Nuova tariffa rifiuti a Cesate: protestano i proprietari di gatti.
Cresce la protesta dei residenti contro la nuova gestione dei rifiuti, in partenza dal 9 aprile. A sollevare le maggiori criticità sono soprattutto le famiglie con animali domestici, in particolare i proprietari di gatti, che denunciano difficoltà pratiche e costi aggiuntivi legati al nuovo sistema.
Come funziona la nuova tariffa rifiuti
Il nuovo modello introdotto dal Comune prevede l’utilizzo di un bidone da 40 litri per l’indifferenziato e un numero limitato di svuotamenti annuali inclusi nella tariffa, variabile da 5 a 12 in base alla composizione del nucleo familiare. Una volta superata questa soglia, ogni svuotamento aggiuntivo comporterà un costo di circa 3 euro. Una misura pensata per incentivare la riduzione dei rifiuti, ma che, secondo molti cittadini, rischia di avere effetti collaterali non trascurabili.

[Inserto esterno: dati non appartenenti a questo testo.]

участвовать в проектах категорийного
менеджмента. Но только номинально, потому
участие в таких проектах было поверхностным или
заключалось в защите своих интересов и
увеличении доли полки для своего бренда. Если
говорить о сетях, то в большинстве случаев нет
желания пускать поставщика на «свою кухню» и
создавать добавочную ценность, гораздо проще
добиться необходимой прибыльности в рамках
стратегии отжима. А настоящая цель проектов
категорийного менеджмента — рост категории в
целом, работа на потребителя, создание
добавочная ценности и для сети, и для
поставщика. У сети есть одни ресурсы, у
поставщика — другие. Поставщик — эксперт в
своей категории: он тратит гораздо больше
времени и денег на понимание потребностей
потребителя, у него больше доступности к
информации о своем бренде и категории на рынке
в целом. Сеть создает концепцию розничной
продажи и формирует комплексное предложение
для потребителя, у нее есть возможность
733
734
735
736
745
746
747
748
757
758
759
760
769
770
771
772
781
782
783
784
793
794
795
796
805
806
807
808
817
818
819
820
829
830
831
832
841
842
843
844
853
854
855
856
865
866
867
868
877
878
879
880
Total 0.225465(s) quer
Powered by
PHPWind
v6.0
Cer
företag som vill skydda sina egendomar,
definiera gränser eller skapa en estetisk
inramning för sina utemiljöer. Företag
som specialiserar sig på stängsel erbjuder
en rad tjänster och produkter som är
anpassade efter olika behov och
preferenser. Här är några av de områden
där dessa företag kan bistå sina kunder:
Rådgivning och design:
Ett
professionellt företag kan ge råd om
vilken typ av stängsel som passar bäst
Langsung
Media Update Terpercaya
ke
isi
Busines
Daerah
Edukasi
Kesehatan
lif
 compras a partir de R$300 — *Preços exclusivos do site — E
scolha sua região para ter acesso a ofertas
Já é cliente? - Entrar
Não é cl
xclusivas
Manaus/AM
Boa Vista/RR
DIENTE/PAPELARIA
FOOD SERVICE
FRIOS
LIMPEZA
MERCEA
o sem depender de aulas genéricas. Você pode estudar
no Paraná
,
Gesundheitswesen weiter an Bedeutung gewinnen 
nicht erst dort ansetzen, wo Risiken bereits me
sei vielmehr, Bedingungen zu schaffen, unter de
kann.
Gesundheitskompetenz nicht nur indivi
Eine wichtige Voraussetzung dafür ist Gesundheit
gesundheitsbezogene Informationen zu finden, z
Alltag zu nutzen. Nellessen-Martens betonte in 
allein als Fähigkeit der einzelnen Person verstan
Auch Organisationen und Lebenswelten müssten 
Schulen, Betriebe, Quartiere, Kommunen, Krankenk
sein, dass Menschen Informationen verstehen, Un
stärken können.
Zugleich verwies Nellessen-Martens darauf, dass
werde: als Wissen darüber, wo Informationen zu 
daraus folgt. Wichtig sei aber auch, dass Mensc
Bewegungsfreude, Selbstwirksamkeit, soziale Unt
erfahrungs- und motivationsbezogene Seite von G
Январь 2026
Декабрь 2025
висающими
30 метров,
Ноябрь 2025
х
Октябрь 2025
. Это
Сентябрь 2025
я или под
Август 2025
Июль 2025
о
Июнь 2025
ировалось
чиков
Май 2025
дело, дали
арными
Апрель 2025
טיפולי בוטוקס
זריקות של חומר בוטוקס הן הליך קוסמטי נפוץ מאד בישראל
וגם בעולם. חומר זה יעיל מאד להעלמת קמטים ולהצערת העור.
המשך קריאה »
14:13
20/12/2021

Il problema per chi ha gatti in casa
Le maggiori difficoltà emergono per chi convive con uno o più gatti. La gestione della lettiera rappresenta infatti un’esigenza quotidiana che non può essere rimandata: va smaltita con frequenza regolare, spesso settimanale, per ragioni igieniche. Con il nuovo sistema, i proprietari si trovano davanti a un bivio poco sostenibile: da una parte conservare la lettiera sporca nel bidone per settimane, aspettando di riempirlo completamente, dall’altra ricorrere a svuotamenti extra, aumentando però i costi. “Non è pensabile tenere in casa la lettiera sporca così a lungo – spiegano alcuni residenti – e allo stesso tempo non è giusto dover pagare ogni volta un extra”.
“Una misura discriminatoria”
La protesta non mette in discussione la necessità di migliorare la gestione dei rifiuti, ma si concentra sulle modalità con cui il sistema è stato strutturato. Secondo i cittadini, così com’è stato pensato, il provvedimento rischia di risultare penalizzante per alcune categorie, in particolare per chi possiede animali domestici. Molti parlano apertamente di una misura “discriminatoria” e di una sorta di “tassa occulta”, sottolineando come, oltre alla tariffa rifiuti già in vigore, si aggiungano costi inevitabili legati alla gestione della lettiera.
Le possibili soluzioni proposte
Tra le soluzioni avanzate dai residenti c’è innanzitutto la richiesta di aumentare il numero di svuotamenti inclusi nella tariffa, rendendolo più adeguato alle diverse esigenze familiari. Un’altra proposta riguarda l’introduzione di una raccolta separata per la lettiera, sul modello di quanto già avviene per pannolini e prodotti assorbenti. Nel frattempo, alcuni cittadini stanno cercando alternative autonome, organizzandosi in gruppi di acquisto per acquistare lettiere compostabili, che possono essere smaltite nell’umido o nel wc. Tuttavia, questa soluzione non è priva di criticità: oltre ai costi più elevati, non tutti i gatti accettano facilmente il cambio di abitudini.
Il timore: aumento degli abbandoni
Tra le preoccupazioni più forti c’è anche quella legata alle possibili conseguenze sociali del provvedimento. Alcuni residenti temono infatti che l’aumento dei costi e delle difficoltà gestionali possa spingere qualcuno ad abbandonare il proprio animale o scoraggiare nuove adozioni. Proprio per questo motivo è stato contattato anche il Gattile di Garbagnate, che già oggi si trova a gestire una situazione complessa. Con l’arrivo dell’estate, periodo in cui storicamente si registra un aumento degli abbandoni, il timore è che la situazione possa ulteriormente aggravarsi. “A pagare le conseguenze – commentano amaramente alcuni cittadini – rischiano di essere ancora una volta gli animali”.